FIG. 9 only shows the control units 63b of the controller 60b, with the other to be arranged in a symmetrical mirror image on the other front side of the rotor means 46b in accordance with FIG. 3. In a control unit 63b according to FIG. 15, the three bulkheads and/or separating walls 71b, 72b, 73b are integral parts of the control housing and/or the edges of its annular groove, and a variable adjusting means 70b is arranged in chambers 65b, 67b as an additional radial bulkhead. The connection 68b is directly attached on both sides to the separating wall 73b in both chambers 65b, 67b, but having a larger inlet section in chamber 65b. The two connecting inlet sections in chambers 65b, 67b may also be varied independently in relation to each other, including their extension into working and/or circumferential direction and therefore the respective extensions of the effective contact areas 81b, 80b on both sides of the effective area of the station 15b. The chamber 67b may be nearly closed in this area or alternatively be opened up to the separating wall 72b. In a similar way, the chamber 65b, too, may essentially be completely closed or open nearly up to the separating wall 71b. When the two adjusting means 70b are variable by a joined adjusting link, reduction and/or enlargement of the chamber 65b will cause respective enlargement and/or reduction of the chamber 67b.

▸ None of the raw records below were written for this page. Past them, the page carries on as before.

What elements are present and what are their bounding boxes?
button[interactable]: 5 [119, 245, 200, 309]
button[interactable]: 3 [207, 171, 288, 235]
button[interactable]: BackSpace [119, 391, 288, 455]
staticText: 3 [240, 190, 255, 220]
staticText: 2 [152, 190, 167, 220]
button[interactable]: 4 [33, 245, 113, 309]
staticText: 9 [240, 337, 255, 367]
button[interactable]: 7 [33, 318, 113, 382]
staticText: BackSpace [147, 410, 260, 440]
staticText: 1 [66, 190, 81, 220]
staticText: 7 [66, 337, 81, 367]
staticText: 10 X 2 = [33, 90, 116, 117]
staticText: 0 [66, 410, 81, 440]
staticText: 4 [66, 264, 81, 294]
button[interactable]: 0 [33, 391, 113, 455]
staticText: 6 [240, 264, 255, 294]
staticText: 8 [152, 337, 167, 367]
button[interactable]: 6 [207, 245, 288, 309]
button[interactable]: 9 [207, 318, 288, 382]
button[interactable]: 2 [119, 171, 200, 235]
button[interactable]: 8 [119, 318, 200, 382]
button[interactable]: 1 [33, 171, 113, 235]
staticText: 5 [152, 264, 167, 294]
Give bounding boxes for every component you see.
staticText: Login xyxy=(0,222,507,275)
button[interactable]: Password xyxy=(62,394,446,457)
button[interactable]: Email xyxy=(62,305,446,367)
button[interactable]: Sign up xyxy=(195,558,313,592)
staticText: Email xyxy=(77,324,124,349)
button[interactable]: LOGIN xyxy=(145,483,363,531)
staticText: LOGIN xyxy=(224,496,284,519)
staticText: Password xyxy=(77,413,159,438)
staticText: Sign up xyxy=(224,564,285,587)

Interacting with the control insert 95 and/or its connecting ducts 75b, it is recommended that the arrangement is provided in such a way that when the web 5 is shaped like a bead by the creaser blade 23b within the area of the station 15b, the rear end of the material will be subject to a lower contact vacuum for a short period of time to allow it to be well drawn during this creasing cycle against the respective support face and/or the contact area 81. Immediately after completing this redrawing cycle, the contact pressure will be increased again. This may be effected, for instance, by the inlet sections of the connecting ducts 75b shown in FIG. 14, individual ports and/or individual ducts of which, adjacent in circumferential direction, are stepped in circumferential direction. This will prevent the web 5 and/or the blank 6 being drawn obliquely when cut by the tool 22b immediately following.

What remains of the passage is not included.